What is to be done? There are no means of adjusting the values. We are likely to have values based upon the assumed expansion of building in Middlesex, values perhaps of £500 to £600 an acre. The development into Middlesex will cease and will take another direction, perhaps into Kent, where land, because the development in the past in that direction has been slower, will have been valued at a lower figure. In Middlesex, where there have been high values and where the rate of development has slowed down, you will have this state of things: fanners will be cultivating land worth, for agricultural purposes, £1 to £1 10s. per acre per annum, paying more than the gross rent by this penny in the pound tax. It only requires a value of £240 per acre in excess of cultivation value to wipe out a gross rent of £1 per acre per annum, and you will certainly have values of £500 and £600 per acre and even more. Therefore, this tax may reach a figure far in excess of the gross rent obtainable for the only purpose to which the land can be put at present.
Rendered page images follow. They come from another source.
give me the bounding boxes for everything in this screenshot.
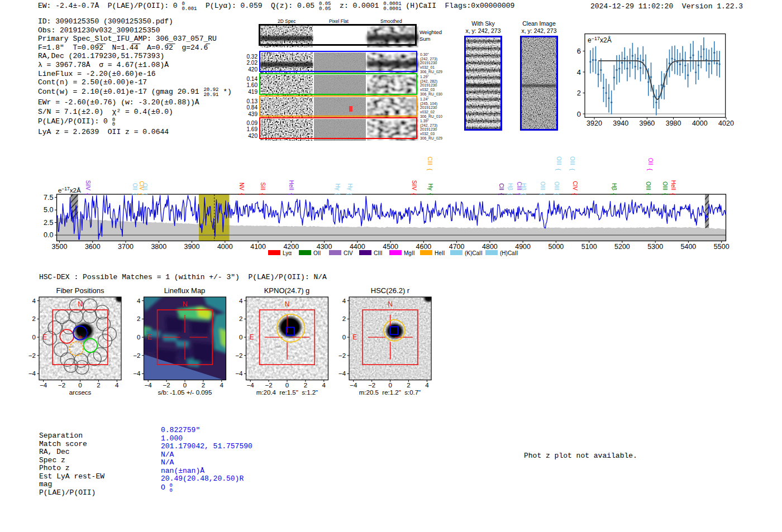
svg-text:N: N (285, 300, 290, 308)
svg-text:2: 2 (202, 382, 205, 389)
svg-text:E: E (250, 333, 254, 341)
svg-text:2: 2 (97, 382, 100, 389)
svg-text:4: 4 (342, 298, 346, 304)
svg-text:−2: −2 (58, 382, 65, 389)
svg-text:0: 0 (137, 334, 140, 341)
svg-text:0: 0 (32, 334, 36, 341)
svg-text:4: 4 (239, 298, 243, 304)
svg-text:N: N (78, 300, 83, 308)
svg-text:−4: −4 (338, 370, 346, 377)
svg-text:2: 2 (342, 315, 346, 322)
svg-text:−4: −4 (28, 370, 36, 377)
svg-text:0: 0 (342, 334, 346, 341)
svg-text:−2: −2 (133, 352, 140, 359)
svg-text:E: E (147, 333, 152, 341)
svg-text:−4: −4 (145, 382, 152, 389)
svg-text:0: 0 (388, 382, 392, 389)
svg-text:−4: −4 (235, 370, 243, 377)
svg-text:2: 2 (239, 315, 242, 322)
svg-text:2: 2 (407, 382, 410, 389)
svg-text:−2: −2 (368, 382, 375, 389)
svg-text:4: 4 (322, 382, 326, 389)
svg-text:4: 4 (32, 298, 36, 304)
svg-text:0: 0 (183, 382, 187, 389)
svg-text:4: 4 (115, 382, 119, 389)
svg-text:2: 2 (304, 382, 307, 389)
svg-text:0: 0 (78, 382, 82, 389)
svg-text:0: 0 (239, 334, 242, 341)
svg-text:−2: −2 (28, 352, 36, 359)
svg-text:+: + (78, 333, 83, 341)
svg-text:4: 4 (220, 382, 224, 389)
svg-text:−4: −4 (40, 382, 47, 389)
svg-text:0: 0 (285, 382, 289, 389)
svg-text:−4: −4 (247, 382, 255, 389)
svg-text:−2: −2 (163, 382, 170, 389)
svg-text:2: 2 (32, 315, 36, 322)
svg-text:−2: −2 (338, 352, 346, 359)
svg-text:−2: −2 (235, 352, 242, 359)
svg-text:4: 4 (425, 382, 429, 389)
svg-text:−2: −2 (265, 382, 273, 389)
svg-text:N: N (388, 300, 393, 308)
svg-text:E: E (42, 333, 47, 341)
svg-text:N: N (183, 300, 188, 308)
svg-text:E: E (352, 333, 357, 341)
svg-text:−4: −4 (133, 370, 141, 377)
svg-text:4: 4 (137, 298, 141, 304)
svg-text:−4: −4 (350, 382, 357, 389)
svg-text:2: 2 (137, 315, 140, 322)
Let me put another point in regard to the reason why agricultural land should be exempted as long as it is put to agricultural uses. A vast proportion of the agricultural land of this country has passed into the hands of the actual occupiers, the farmers, many of whom purchased their land at a high price, when agricultural land was more prosperous than it is to-day. Nearly the whole of them have mortgages on their land of as large an amount as they were able to obtain when agriculture was more prosperous. The mortgagees are already anxious about the margin of security for the loans which they have made. What are you going to do by creating this uncertainty? [An HON. MEMBER: "Go home!"] Hon. Members may go home as far as I am concerned, but I propose to put my point whether or not hon. Members opposite stop to listen. What will happen if a large amount of mortgages are called in as a result of this tax? The Chancellor of the Exchequer has said that it was part of the intention of this Bill to bring down the value of land, and if it brings down the value of agricultural land which is already loaded with a heavy mortgage, where the mortgagee is already anxious about his security, he is almost bound to call in his mortgage. It will lead to a tremendous crop of foreclosures. You will have a great area of agricultural land in this country in the hands of mortgagees in possession. Do the Government seriously contemplate producing such a confusion into the whole agricultural industry as such a situation would create? I am not overstating the case when I say that this is likely to be the effect of this tax. It will lead to the calling in of a great many mortgages and to a complete breakdown of the whole system of agricultural credit, which not so long ago this House passed legislation to encourage.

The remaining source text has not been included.